Comprehensive Spinal Alignment Planning Study

Preoperative planning using tools such as NuvaMapTM (NuVasive®, Inc., San Diego, CA) enable a
surgeon to preoperatively evaluate these alignment parameters and simulate a patient-specific
plan using a combination of procedures, techniques, and implants. Once in the operating room,
realignment objectives can be verified from a lateral fluoroscopic image in real-time using
NuvaMap O.R. (NuVasive, Inc.), a software application integrated with the NVM5®
neuromonitoring platform (NuVasive, Inc.). This real-time verification allows for
confirmation and subsequent changing of the plan as necessary.

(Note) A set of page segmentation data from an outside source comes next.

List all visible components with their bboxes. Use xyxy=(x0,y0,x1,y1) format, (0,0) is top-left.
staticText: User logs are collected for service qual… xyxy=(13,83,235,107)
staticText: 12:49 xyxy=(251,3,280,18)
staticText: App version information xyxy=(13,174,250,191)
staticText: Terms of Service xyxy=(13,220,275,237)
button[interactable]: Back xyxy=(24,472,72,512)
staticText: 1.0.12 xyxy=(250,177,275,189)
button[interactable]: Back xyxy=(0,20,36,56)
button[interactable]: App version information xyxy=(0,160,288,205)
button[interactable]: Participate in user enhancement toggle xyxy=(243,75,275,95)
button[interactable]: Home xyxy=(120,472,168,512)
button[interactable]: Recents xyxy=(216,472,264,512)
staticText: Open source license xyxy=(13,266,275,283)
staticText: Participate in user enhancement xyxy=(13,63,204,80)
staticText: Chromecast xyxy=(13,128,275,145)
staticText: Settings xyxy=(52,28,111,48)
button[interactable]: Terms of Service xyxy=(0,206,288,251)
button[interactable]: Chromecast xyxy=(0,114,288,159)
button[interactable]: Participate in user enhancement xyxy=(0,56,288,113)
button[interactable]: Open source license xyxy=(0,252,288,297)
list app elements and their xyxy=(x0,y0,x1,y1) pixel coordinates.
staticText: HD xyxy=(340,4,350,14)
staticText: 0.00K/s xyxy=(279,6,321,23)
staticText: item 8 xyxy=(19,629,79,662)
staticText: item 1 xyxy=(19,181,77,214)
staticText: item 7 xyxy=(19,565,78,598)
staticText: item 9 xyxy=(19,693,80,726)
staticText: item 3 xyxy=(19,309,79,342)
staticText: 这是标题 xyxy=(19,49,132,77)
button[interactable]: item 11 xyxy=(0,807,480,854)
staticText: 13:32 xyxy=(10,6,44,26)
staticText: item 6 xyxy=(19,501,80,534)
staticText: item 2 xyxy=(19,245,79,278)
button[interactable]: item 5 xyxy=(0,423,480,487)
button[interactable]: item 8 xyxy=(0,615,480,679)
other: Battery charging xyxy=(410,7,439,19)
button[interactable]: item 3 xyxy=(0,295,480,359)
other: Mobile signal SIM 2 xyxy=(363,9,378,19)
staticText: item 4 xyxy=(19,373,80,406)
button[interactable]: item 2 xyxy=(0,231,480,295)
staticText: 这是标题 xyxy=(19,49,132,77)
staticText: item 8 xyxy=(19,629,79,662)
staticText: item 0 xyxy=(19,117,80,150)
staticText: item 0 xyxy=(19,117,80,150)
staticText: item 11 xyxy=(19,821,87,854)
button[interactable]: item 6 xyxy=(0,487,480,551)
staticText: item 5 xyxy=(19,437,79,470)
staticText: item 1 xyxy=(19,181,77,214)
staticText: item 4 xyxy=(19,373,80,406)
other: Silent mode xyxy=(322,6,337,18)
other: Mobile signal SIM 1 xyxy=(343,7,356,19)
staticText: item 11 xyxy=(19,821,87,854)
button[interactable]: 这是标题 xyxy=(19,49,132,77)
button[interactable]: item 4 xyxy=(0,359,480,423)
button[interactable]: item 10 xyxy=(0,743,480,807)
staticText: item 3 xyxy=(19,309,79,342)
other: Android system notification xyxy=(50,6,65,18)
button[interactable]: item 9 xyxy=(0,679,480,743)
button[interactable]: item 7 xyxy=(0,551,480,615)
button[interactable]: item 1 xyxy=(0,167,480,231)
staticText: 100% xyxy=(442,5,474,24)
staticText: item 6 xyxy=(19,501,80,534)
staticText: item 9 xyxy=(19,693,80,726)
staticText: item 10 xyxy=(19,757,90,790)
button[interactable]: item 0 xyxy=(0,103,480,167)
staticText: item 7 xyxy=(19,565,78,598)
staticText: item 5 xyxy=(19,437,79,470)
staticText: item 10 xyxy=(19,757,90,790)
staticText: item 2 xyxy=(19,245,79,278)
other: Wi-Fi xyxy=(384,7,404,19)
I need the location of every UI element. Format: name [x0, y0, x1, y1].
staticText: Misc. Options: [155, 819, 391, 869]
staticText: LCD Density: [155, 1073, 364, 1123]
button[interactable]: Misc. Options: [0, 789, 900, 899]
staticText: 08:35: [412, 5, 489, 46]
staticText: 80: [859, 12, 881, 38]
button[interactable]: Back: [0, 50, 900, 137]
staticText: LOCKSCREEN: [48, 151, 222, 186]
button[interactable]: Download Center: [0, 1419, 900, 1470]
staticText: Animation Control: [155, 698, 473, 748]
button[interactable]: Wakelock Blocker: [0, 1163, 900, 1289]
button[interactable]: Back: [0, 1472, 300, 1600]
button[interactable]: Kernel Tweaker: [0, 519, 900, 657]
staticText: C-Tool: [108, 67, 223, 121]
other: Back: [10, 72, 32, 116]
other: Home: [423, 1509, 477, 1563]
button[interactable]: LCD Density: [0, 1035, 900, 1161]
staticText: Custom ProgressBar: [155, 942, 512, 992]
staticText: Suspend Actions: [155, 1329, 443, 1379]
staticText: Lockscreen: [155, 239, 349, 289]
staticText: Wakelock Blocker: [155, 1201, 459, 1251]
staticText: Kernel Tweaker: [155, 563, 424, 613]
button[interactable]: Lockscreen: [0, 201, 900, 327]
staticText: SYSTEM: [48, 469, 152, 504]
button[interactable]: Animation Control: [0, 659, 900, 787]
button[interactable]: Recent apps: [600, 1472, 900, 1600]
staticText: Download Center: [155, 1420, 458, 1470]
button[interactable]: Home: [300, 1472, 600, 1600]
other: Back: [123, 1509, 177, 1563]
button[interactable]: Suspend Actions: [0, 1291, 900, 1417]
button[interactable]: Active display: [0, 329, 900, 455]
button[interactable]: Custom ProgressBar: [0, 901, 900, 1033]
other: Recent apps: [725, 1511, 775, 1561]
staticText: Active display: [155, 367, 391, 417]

The objective of this study is
to validate the utility and effectiveness of comprehensive surgical planning in restoring and
preserving sagittal alignment through the collection of clinical and radiographic outcomes.

Inclusion Criteria:

1. Male and female patients who are at least 18 years of age;

2. Patients with planned thoracolumbar (any number of levels between T1 and the pelvis)
spine fusion surgery and available preoperative standing lateral radiographs,
inclusive of the femoral head axis;

3. Able to undergo surgery based on physical exam, medical history and surgeon judgment;

4. Patients who understand the conditions of enrollment and are willing to sign an
informed consent to participate in the evaluation.

Exclusion Criteria:

1. Patient has a mental or physical condition that would limit the ability to comply with
study requirements;

2. Patient is a prisoner;

3. Patient is participating in another clinical study that would confound study data.